======== Data excerpts ========
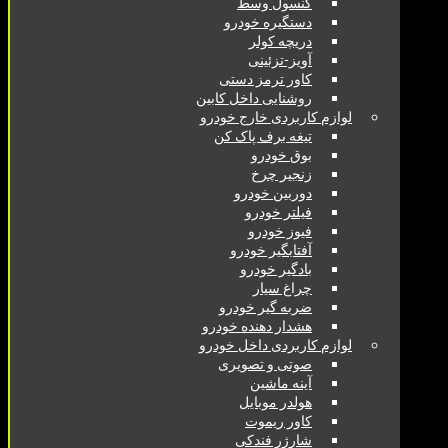
کنسول وسط
دستگیره خودرو
دریچه کولر
آویز-تزئینی
کاور ترمز دستی
روشنایی داخل کابین
لوازم کاربردی خارج خودرو
تیغه برف پاک کن
بوق خودرو
زنجیر چرخ
دوربین خودرو
فیلتر خودرو
فیوز خودرو
آفتابگیر خودرو
بادگیر خودرو
چراغ سیار
ضربه گیر خودرو
هشدار دهنده خودرو
لوازم کاربردی داخل خودرو
صوتی و تصویری
آینه ماشین
هولدر موبایل
کاور ریموت
شارژر فندکی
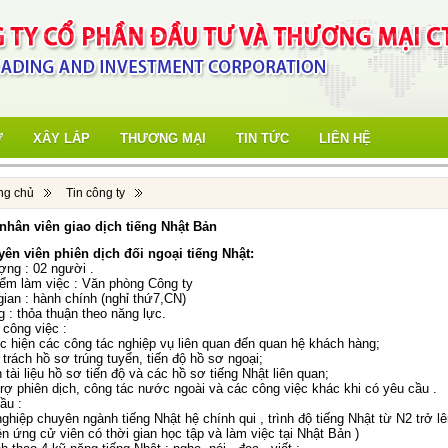
Ư
XÂY LẮP
THƯƠNG MẠI
TIN TỨC
LIÊN HỆ
ng chủ
Tin công ty
nhân viên giao dịch tiếng Nhật Bản
yên viên phiên dịch đối ngoại tiếng Nhật:
ợng : 02 người .
điểm làm việc : Văn phòng Công ty
gian : hành chính (nghỉ thứ7,CN)
 : thỏa thuận theo năng lực.
 công việc :
 hiện các công tác nghiệp vụ liên quan đến quan hệ khách hàng;
rách hồ sơ trúng tuyển, tiến độ hồ sơ ngoại;
tài liệu hồ sơ tiến độ và các hồ sơ tiếng Nhật liên quan;
rợ phiên dịch, công tác nước ngoài và các công việc khác khi có yêu cầu .
ầu :
ghiệp chuyên ngành tiếng Nhật hệ chính qui , trình độ tiếng Nhật từ N2 trở l
ên ứng cử viên có thời gian học tập và làm việc tại Nhật Bản )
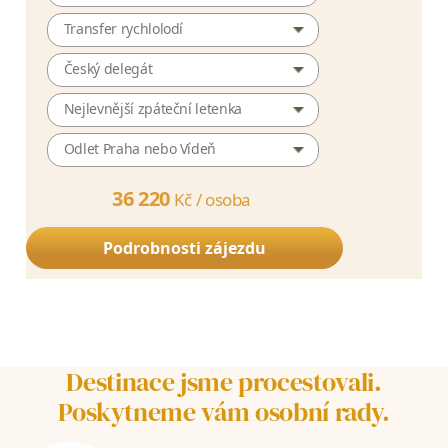
Transfer rychlolodí
Český delegát
Nejlevnější zpáteční letenka
Odlet Praha nebo Vídeň
36 220
Kč /
osoba
Podrobnosti zájezdu
Destinace jsme procestovali.
Poskytneme vám osobní rady.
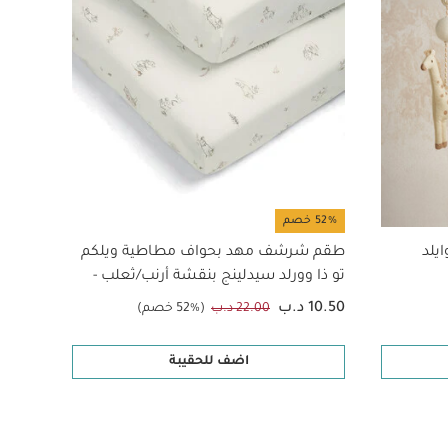
52% خصم
54% خصم
يلد
طقم شرشف مهد بحواف مطاطية ويلكم
بطانية
تو ذا وورلد سيدلينج بنقشة أرنب/ثعلب -
قطعتان
10.50 د.ب
12.00 د.ب
22.00 د.ب
(52% خصم)
اضف للحقيبة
========
* _About this task_
Count the lines above that include the string "tiếng". Write only the number.

* _Response area_
4